El sueño del pibe se cumplió pero duró poco. Fue la categoría de pre-mini que lo agasajó para que su deseo se haga realidad. La inconsciencia lo llevaba a no entender absolutamente nada pero sí a disfrutar de cada momento que pisó la cancha vestido con la casaca del cuadro de sus amores. Con autocrítica afirma que de talento tenía poco, “tenía actitud, como en todo”. Los recuerdos como jugador son casi nulos a excepción de aquel momento que va a quedar grabado para toda la vida. Enojado con lo que estaba pasando en el rectángulo de juego, agarró la pelota en la mitad y tiró. El final es digno de NBA, todo red y a festejar, “fue una locura”.

El buen pasar de la actualidad se opone a sus primeros años. “Extraño el antes” dice con melancolía. Hoy el viejo club de barrio es una institución modelo a nivel nacional y una de las potencias en lo basquetbolistico. El cambio fue super positivo pero en las entrañas siguen latente los viejos cimientos. La gente de siempre continúa, pero el avance precipitó la llegada de personas ajenas al club. Ahí es que se dio el momento de quiebre personal en el que Rusito entendió que “no era parte del cambio”. El celebra ver a su equipo en sus mejores momentos, “hoy es una maravilla” pero como fanático de la vieja escuela recuerda siempre el sufrimiento que hubo que vivir para llegar a ser lo que es en estos días.

La institución cambia pero el barrio y su gente no se desprenden de sus valores. La marea azul sigue manteniendo aquellas caras que supieron estar en la más duras del club. Malvín se ha convertido en el punto de encuentro de varios fieles parroquianos que compartían sus noches en el viejo Michigan. Las etiquetas sociales han sido el peor enemigo de toda una barriada caracterizada y representada por “gente solidaria, trabajadora y luchadora”.

La gente va y viene. Los más veteranos representan a la vieja guardia y las nuevas generaciones le dan esa frescura tan particular que se respira en pleno Orinoco. Es que por más que el rótulo no quede bien visto hacia afuera, los de más adentro saben que “Malvín es pueblo”.

Ese lugar supo reunir a dos de sus pasiones más grandes: Malvín y el Carnaval. “Cuando me toca ir me emociono” dice haciendo referencia a las noches de febrero que va a entregarle a su gente el despliegue actoral. Hacer lo que más le gusta en el lugar donde se siente más cómodo, no tiene comparación con absolutamente nada. Además, se acerca su conjunto y está el Pájaro García pronto para presentarlo. Desde ese momento, automáticamente viaja en el pasado y recuerda su niñez en apenas unos segundos, “nos hacía subir a todos los niños cuando había bache entre conjunto y conjunto”.

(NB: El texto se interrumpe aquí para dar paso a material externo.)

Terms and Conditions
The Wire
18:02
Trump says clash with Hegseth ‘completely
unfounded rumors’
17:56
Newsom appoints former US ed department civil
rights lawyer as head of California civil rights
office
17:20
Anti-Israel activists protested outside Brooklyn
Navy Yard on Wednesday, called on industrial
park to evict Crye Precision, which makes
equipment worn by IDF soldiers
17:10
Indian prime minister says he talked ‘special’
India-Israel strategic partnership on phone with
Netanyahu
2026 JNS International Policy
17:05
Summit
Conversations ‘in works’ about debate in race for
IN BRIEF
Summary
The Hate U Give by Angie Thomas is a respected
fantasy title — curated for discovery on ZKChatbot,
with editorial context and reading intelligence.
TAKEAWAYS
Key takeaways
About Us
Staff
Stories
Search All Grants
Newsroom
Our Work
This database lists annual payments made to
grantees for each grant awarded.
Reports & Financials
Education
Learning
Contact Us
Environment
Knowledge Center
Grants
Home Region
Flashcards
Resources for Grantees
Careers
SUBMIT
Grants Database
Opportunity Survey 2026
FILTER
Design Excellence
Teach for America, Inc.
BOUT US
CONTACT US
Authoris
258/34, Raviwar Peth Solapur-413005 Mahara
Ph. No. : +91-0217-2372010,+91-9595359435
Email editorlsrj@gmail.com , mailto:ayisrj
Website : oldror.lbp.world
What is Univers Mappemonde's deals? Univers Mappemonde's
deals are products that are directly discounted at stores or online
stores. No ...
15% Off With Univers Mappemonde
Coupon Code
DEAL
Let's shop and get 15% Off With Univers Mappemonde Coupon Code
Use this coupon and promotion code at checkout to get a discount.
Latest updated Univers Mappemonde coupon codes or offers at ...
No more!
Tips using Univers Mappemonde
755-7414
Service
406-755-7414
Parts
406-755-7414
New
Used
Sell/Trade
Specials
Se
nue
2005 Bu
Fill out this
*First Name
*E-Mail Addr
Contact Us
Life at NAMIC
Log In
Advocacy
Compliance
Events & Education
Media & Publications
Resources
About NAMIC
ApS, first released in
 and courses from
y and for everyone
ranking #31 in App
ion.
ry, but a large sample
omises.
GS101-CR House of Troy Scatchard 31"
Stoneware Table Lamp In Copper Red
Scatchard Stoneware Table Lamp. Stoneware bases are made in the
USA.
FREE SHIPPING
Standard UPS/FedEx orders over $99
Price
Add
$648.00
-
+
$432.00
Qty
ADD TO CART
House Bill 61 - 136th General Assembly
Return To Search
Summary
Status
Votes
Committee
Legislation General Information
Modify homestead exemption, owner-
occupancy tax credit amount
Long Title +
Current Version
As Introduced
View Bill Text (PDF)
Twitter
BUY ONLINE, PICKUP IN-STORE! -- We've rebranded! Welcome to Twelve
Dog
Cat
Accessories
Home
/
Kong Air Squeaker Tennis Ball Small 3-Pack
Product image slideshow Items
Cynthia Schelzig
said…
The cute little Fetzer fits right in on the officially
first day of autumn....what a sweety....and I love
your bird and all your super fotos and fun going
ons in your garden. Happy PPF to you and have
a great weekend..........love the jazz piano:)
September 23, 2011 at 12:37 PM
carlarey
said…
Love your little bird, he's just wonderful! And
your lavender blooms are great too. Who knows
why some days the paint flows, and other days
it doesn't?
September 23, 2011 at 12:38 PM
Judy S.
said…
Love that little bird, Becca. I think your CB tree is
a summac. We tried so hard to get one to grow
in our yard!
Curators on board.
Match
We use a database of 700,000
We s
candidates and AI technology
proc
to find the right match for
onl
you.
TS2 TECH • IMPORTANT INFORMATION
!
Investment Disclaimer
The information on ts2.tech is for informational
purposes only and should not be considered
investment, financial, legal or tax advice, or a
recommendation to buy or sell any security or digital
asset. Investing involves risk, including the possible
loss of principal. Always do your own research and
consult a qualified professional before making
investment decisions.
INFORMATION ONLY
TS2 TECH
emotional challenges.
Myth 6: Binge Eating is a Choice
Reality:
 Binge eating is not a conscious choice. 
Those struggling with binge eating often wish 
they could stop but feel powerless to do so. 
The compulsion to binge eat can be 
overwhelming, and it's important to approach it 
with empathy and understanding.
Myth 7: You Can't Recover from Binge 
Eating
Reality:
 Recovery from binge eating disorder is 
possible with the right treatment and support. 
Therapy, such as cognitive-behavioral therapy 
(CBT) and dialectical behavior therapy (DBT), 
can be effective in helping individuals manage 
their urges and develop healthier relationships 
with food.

Hijo del conocidísimo Carlos “Bananita” González generaba que sus noches veraniegas estaban destinadas exclusivamente al carnaval. Acompañando o como simple espectador. Siendo mascota de su padre, recuerda cuando se quedó firmando autógrafos para sus amigas en el tablado del club mientras que el viejo corría de un lado a otro para cumplir con el siempre riguroso escenario de La Mutual. Tras terminar la actuación con un mensaje de amor y unión, debido a que de a poco aparecía la tecnología e iba en vías de desaparición la comunicación personal, se fue corriendo al ómnibus y faltaba el pequeño Gastón. En la desesperación lo vio muy tranquilo y enseguida se bajó a buscarlo. De ahí en más, una cantidad de disparates delante del público, “se fue al carajo todo el mensaje tierno que había dado minutos antes”.

Este año dejó su zona de confort en materia artística y pasó a la categoría de murgas en donde estará junto a La Gran Muñeca en su aniversario número 100. Sabe que está ante un reto muy lindo y lidiará con las etiquetas a las cuales él odia: “cuando te dejás etiquetar, te empezás a atrapar”. Volverá al escenario de su barrio y cantará ante su gente. Mirará para el rincón donde siempre estuvo Popi, aquel tío que lo acompañó, lo hizo hincha playero y que lo vio debutar en las tablas. Abajo la barriada y al costado su club, esa institución que lo agasajó, atrapó y lo apadrinó. Ya no merodea la zona como antes, pero jamás pensó en la despedida. La bajada sigue resonando en los rincones del tablado y en cada saludo anhela volver a Malvín, su primer amor.